I also found those records from the Glasgow paper and in the San Francisco Call. I have Mr.Brant's crewlist for the trip on the KING EDWARD from Newcastle NSW to San Francisco. On here his last served ship in 1886 was the PORT LOGAN. I assume this trip to Newcastle was the first for the PORT LOGAN, so he must have been on this voyage, but still unclear where he went onboard. I don't have MUN records yet.

Regarding "JAMES & MARGARET" or "JANE & MARGARET" :
This was the last served ship stated 1884 in the crewlist for my gr-gr-grandfather who drowned on the "GERMAN EMPEROR" Aug 1884.
I found a "JAMES & MARGARET" b1861 on the Clydebuilt Ships database: http://www.clydesite.co.uk/clydebuilt/search.asp , but without further information. Also a "JANET & MARGARET" b1878.

Regards,
Chris


----------



## Roger Griffiths (Feb 10, 2006)

Just a quick one.
The JAMES & MARGARET built in 1861 seems to be a 61 ton smack registered in Greenock. official number 29815
She was active around the Irish Sea and Clyde area during the timescale mainly carrying bricks, coal and slates.
May be worth checking with MUN.

Roger

I have checked every source I know from Jan 1882 until Dec 1884. Plenty of Jane's, Margaret's, a Margaret Jane and a Margaret and Jane.
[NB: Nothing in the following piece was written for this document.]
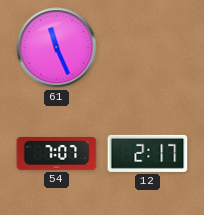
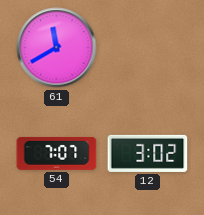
61: 11:26 -> 11:40
12: 2:17 -> 3:02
No references whatsoever for *JANE and MARGARET*.


----------



## POs Daughter (Apr 29, 2010)

Have you tried searching for a ship named Margrata

regards Louise


----------



## ChrisHBWB (Feb 12, 2010)

*Port Logan*

Hello,

Back to the PORT LOGAN:

I finally have received the crewlist for the PORT LOGAN ! The maiden voyage Greenock/Rio de Janeiro/Australia/USA 1895-97

But sadly: My Gr-Grandfather P.BRANT (and his companion Julius Kartinberg) can't be found in the agreement.
The crewlist of the KING EDWARD from Newcastle/NSW to San Francisco 1896 shows their former ship as Port Logan (attached pic).

Why don't they show up on the crewlist?
I am searching for other ships that arrived in Newcastle 1896, but can't find a similar ship name.
Also compared signature writing, in case of signing with a false name.

What is best thing to do now?

Best regards,
Chris


----------